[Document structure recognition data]
****************

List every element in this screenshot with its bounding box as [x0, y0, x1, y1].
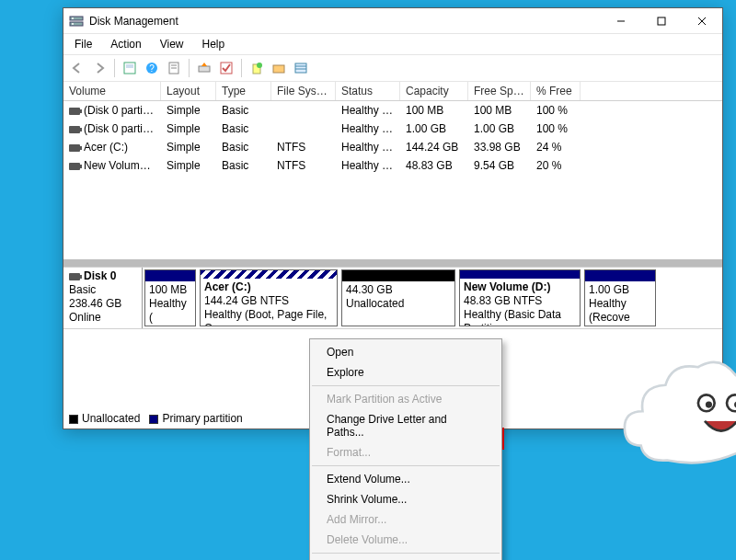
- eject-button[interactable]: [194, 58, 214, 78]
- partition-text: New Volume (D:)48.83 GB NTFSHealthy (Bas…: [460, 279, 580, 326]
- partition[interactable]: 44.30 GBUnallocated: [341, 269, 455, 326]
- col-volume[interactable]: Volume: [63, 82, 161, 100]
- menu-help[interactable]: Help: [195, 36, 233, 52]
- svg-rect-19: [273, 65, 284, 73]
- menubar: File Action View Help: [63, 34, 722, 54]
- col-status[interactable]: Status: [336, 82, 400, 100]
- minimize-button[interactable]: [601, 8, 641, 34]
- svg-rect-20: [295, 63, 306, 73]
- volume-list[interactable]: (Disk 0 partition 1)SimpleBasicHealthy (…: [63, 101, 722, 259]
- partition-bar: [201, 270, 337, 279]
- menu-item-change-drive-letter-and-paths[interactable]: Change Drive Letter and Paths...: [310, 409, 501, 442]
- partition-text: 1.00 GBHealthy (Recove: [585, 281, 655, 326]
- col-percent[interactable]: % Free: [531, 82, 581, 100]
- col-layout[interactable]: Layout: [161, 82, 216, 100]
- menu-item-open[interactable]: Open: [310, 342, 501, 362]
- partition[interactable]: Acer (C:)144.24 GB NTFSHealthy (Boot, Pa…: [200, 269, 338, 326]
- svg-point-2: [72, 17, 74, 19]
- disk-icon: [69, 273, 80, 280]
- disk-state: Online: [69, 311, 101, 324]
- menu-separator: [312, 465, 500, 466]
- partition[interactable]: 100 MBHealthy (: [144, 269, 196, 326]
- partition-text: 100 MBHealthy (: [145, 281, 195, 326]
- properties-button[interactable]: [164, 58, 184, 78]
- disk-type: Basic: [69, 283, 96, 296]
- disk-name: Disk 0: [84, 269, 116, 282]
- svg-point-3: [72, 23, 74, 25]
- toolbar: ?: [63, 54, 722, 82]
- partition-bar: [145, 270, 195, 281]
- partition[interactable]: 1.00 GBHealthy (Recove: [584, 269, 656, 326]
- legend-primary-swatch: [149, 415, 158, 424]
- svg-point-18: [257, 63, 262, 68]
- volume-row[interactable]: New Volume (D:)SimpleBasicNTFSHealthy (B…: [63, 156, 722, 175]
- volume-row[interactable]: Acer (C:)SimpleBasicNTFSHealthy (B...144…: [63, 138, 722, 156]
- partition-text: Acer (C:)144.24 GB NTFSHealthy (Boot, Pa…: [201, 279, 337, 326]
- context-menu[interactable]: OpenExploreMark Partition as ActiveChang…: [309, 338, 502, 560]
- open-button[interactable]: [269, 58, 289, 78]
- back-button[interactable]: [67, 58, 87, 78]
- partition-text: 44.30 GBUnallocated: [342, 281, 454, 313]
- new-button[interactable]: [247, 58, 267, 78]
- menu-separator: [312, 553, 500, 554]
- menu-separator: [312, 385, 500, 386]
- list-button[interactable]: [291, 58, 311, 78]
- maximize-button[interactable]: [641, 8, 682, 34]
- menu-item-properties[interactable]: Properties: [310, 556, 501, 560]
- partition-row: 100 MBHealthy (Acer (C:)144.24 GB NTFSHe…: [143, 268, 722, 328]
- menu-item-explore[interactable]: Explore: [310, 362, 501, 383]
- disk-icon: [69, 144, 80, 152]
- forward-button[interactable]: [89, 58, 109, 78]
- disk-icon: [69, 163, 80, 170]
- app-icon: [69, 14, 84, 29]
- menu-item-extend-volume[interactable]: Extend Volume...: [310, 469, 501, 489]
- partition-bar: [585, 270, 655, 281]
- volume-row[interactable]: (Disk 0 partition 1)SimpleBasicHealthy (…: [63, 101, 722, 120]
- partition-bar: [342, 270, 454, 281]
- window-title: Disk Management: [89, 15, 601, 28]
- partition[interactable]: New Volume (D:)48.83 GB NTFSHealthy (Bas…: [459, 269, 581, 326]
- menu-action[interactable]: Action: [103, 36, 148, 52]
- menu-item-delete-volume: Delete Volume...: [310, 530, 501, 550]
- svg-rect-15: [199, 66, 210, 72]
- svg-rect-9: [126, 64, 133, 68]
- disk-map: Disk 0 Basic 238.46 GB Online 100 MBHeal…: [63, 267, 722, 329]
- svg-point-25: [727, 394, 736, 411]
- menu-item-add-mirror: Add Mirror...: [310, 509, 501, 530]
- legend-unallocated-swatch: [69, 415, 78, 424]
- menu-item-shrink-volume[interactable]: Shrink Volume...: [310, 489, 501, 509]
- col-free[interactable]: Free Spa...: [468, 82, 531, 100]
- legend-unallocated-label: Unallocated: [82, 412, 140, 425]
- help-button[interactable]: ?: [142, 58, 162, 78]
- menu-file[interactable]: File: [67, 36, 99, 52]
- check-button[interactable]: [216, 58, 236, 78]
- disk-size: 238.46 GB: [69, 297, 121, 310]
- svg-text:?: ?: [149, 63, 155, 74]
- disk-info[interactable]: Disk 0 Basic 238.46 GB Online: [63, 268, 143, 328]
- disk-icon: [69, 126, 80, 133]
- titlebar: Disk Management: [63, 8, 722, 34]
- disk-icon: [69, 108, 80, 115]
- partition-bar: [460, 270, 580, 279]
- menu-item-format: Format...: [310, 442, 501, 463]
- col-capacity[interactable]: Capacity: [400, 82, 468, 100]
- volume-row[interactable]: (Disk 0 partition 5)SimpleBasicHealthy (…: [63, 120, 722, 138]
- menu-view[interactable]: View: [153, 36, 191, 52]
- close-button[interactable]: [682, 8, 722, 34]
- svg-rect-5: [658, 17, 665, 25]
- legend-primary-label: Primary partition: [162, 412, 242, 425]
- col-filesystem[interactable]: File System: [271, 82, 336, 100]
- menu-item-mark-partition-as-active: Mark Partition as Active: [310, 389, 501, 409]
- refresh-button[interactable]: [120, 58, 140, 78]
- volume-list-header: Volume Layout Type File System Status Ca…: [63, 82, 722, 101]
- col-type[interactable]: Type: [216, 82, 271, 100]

****************

## Problem
A verbatim copy of every entry is wanted; the pictures stay out of it.

## Result of this task
List every element in this screenshot with its bounding box as [x0, y0, x1, y1].
- eject-button[interactable]: [194, 58, 214, 78]
- partition-text: New Volume (D:)48.83 GB NTFSHealthy (Bas…: [460, 279, 580, 326]
- partition[interactable]: 44.30 GBUnallocated: [341, 269, 455, 326]
- col-volume[interactable]: Volume: [63, 82, 161, 100]
- menu-help[interactable]: Help: [195, 36, 233, 52]
- svg-rect-19: [273, 65, 284, 73]
- menubar: File Action View Help: [63, 34, 722, 54]
- col-status[interactable]: Status: [336, 82, 400, 100]
- minimize-button[interactable]: [601, 8, 641, 34]
- svg-rect-20: [295, 63, 306, 73]
- volume-list[interactable]: (Disk 0 partition 1)SimpleBasicHealthy (…: [63, 101, 722, 259]
- partition-bar: [201, 270, 337, 279]
- menu-item-change-drive-letter-and-paths[interactable]: Change Drive Letter and Paths...: [310, 409, 501, 442]
- partition-text: 1.00 GBHealthy (Recove: [585, 281, 655, 326]
- col-percent[interactable]: % Free: [531, 82, 581, 100]
- col-layout[interactable]: Layout: [161, 82, 216, 100]
- menu-item-open[interactable]: Open: [310, 342, 501, 362]
- partition[interactable]: Acer (C:)144.24 GB NTFSHealthy (Boot, Pa…: [200, 269, 338, 326]
- svg-point-2: [72, 17, 74, 19]
- disk-icon: [69, 273, 80, 280]
- disk-state: Online: [69, 311, 101, 324]
- menu-separator: [312, 465, 500, 466]
- partition[interactable]: 100 MBHealthy (: [144, 269, 196, 326]
- partition-text: 100 MBHealthy (: [145, 281, 195, 326]
- properties-button[interactable]: [164, 58, 184, 78]
- disk-type: Basic: [69, 283, 96, 296]
- disk-name: Disk 0: [84, 269, 116, 282]
- svg-point-3: [72, 23, 74, 25]
- toolbar: ?: [63, 54, 722, 82]
- partition-bar: [145, 270, 195, 281]
- partition[interactable]: 1.00 GBHealthy (Recove: [584, 269, 656, 326]
- legend-primary-swatch: [149, 415, 158, 424]
- svg-point-18: [257, 63, 262, 68]
- volume-row[interactable]: New Volume (D:)SimpleBasicNTFSHealthy (B…: [63, 156, 722, 175]
- volume-row[interactable]: Acer (C:)SimpleBasicNTFSHealthy (B...144…: [63, 138, 722, 156]
- partition-text: Acer (C:)144.24 GB NTFSHealthy (Boot, Pa…: [201, 279, 337, 326]
- context-menu[interactable]: OpenExploreMark Partition as ActiveChang…: [309, 338, 502, 560]
- open-button[interactable]: [269, 58, 289, 78]
- back-button[interactable]: [67, 58, 87, 78]
- partition-text: 44.30 GBUnallocated: [342, 281, 454, 313]
- new-button[interactable]: [247, 58, 267, 78]
- menu-separator: [312, 553, 500, 554]
- menu-separator: [312, 385, 500, 386]
- list-button[interactable]: [291, 58, 311, 78]
- maximize-button[interactable]: [641, 8, 682, 34]
- menu-item-properties[interactable]: Properties: [310, 556, 501, 560]
- partition-row: 100 MBHealthy (Acer (C:)144.24 GB NTFSHe…: [143, 268, 722, 328]
- menu-item-explore[interactable]: Explore: [310, 362, 501, 383]
- disk-icon: [69, 144, 80, 152]
- forward-button[interactable]: [89, 58, 109, 78]
- disk-icon: [69, 163, 80, 170]
- app-icon: [69, 14, 84, 29]
- menu-item-extend-volume[interactable]: Extend Volume...: [310, 469, 501, 489]
- partition-bar: [585, 270, 655, 281]
- volume-row[interactable]: (Disk 0 partition 1)SimpleBasicHealthy (…: [63, 101, 722, 120]
- partition-bar: [342, 270, 454, 281]
- window-title: Disk Management: [89, 15, 601, 28]
- partition[interactable]: New Volume (D:)48.83 GB NTFSHealthy (Bas…: [459, 269, 581, 326]
- menu-action[interactable]: Action: [103, 36, 148, 52]
- menu-item-delete-volume: Delete Volume...: [310, 530, 501, 550]
- svg-rect-15: [199, 66, 210, 72]
- svg-rect-9: [126, 64, 133, 68]
- disk-map: Disk 0 Basic 238.46 GB Online 100 MBHeal…: [63, 267, 722, 329]
- svg-point-25: [727, 394, 736, 411]
- menu-item-add-mirror: Add Mirror...: [310, 509, 501, 530]
- legend-unallocated-swatch: [69, 415, 78, 424]
- menu-item-shrink-volume[interactable]: Shrink Volume...: [310, 489, 501, 509]
- col-free[interactable]: Free Spa...: [468, 82, 531, 100]
- legend-unallocated-label: Unallocated: [82, 412, 140, 425]
- help-button[interactable]: ?: [142, 58, 162, 78]
- menu-file[interactable]: File: [67, 36, 99, 52]
- check-button[interactable]: [216, 58, 236, 78]
- disk-size: 238.46 GB: [69, 297, 121, 310]
- svg-text:?: ?: [149, 63, 155, 74]
- disk-info[interactable]: Disk 0 Basic 238.46 GB Online: [63, 268, 143, 328]
- disk-icon: [69, 126, 80, 133]
- titlebar: Disk Management: [63, 8, 722, 34]
- disk-icon: [69, 108, 80, 115]
- partition-bar: [460, 270, 580, 279]
- menu-item-format: Format...: [310, 442, 501, 463]
- col-capacity[interactable]: Capacity: [400, 82, 468, 100]
- volume-row[interactable]: (Disk 0 partition 5)SimpleBasicHealthy (…: [63, 120, 722, 138]
- menu-view[interactable]: View: [153, 36, 191, 52]
- close-button[interactable]: [682, 8, 722, 34]
- svg-rect-5: [658, 17, 665, 25]
- legend-primary-label: Primary partition: [162, 412, 242, 425]
- col-filesystem[interactable]: File System: [271, 82, 336, 100]
- menu-item-mark-partition-as-active: Mark Partition as Active: [310, 389, 501, 409]
- refresh-button[interactable]: [120, 58, 140, 78]
- volume-list-header: Volume Layout Type File System Status Ca…: [63, 82, 722, 101]
- col-type[interactable]: Type: [216, 82, 271, 100]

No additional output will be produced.